Call for Papers

Learning “tabula rasa”, that is, from scratch without much previously learned knowledge, is the dominant paradigm in reinforcement learning (RL) research. While learning tabula rasa works well for small-scale research domains, it is the exception rather than the norm for solving larger-scale problems [1, 2, 3, 4, 5, 6, 7, 8]. Large-scale RL systems often undergo multiple design or algorithmic changes during their development cycle and use ad hoc approaches for incorporating these changes without retraining from scratch, which would have been prohibitively expensive. Additionally, the inefficiency of tabula rasa RL typically excludes the majority of the RL community outside certain resource-rich labs from tackling computationally demanding problems. To address these inefficiencies of tabula rasa RL, this workshop would focus on the alternative paradigm of leveraging prior computational work, referred to as reincarnating RL [0], to accelerate training across design iterations of an RL agent or when moving from one agent to another. Recently, the research community has started to focus on this emerging paradigm, by leveraging computational work in the form of learned network weights (for fine-tuning) [9-10], learned policies [11-14], offline data [15-18], pretrained representations [19-23], LLMs [24-27], learned skills [28-30] or dynamics models [31-33] etc. Thus, it is evident that there is an interest in this important topic of leveraging prior computation in RL, to which our workshop can bring further attention.
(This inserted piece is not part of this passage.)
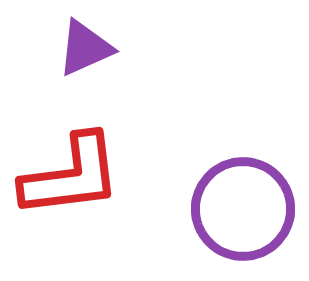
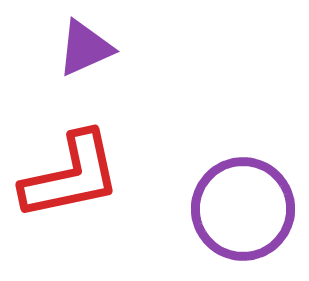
red L-shape: rotated 5 degrees counterclockwise
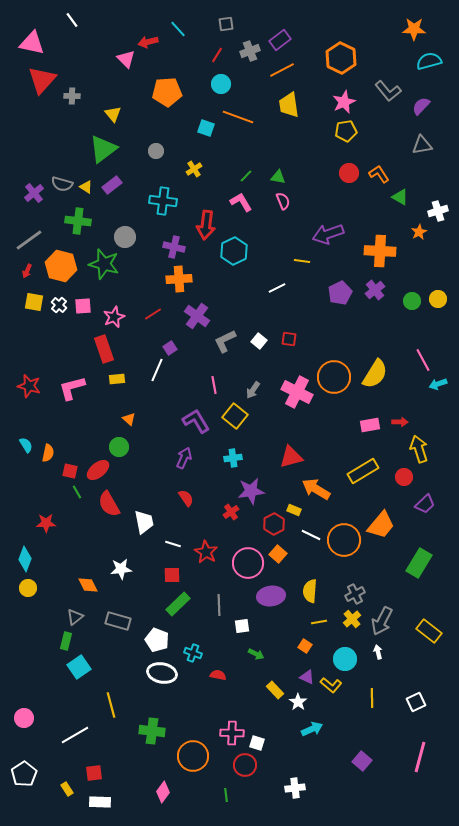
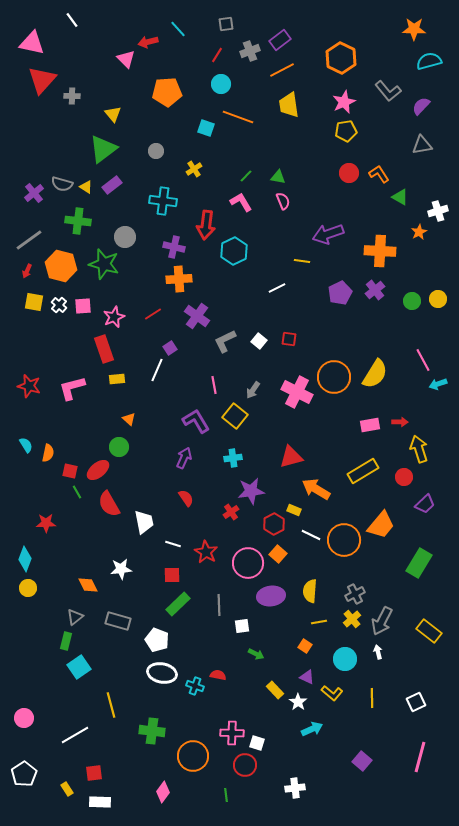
cyan cross at (193, 653): moved 2 px right, 33 px down
yellow L-shape at (331, 685): moved 1 px right, 8 px down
We invite two types of papers – opinion papers (up to 4 pages) and technical papers (up to 8 pages excluding references and appendix) about reusing prior computation in RL. In particular, we are interested in bringing together researchers and practitioners to discuss questions on theoretical, empirical and practical aspects of reusing prior computation in RL, including but not limited to:

  • Developing methods for accelerating RL training depending on type or combination of prior computation available:
    • Learned policies
    • Offline datasets
    • Pretrained dynamics models
    • Foundation models or LLMs
    • Pretrained representations
    • Learned Skills
  • Challenges for dealing with suboptimality of prior computational work
  • Democratizing large-scale RL problems by releasing prior computation and formalizing the corresponding reincarnating RL setting.
  • Algorithmic decisions and challenges associated with suboptimality of prior computational work
  • Evaluation protocols, frameworks and standardized benchmarks for leveraging prior computation in RL research
  • Real-world / Large-scale applications of reincarnating RL
  • Properties of prior computational work needed to guarantee optimality of reincarnating RL methods
  • Connection to transfer learning, lifelong learning and data-driven simulation.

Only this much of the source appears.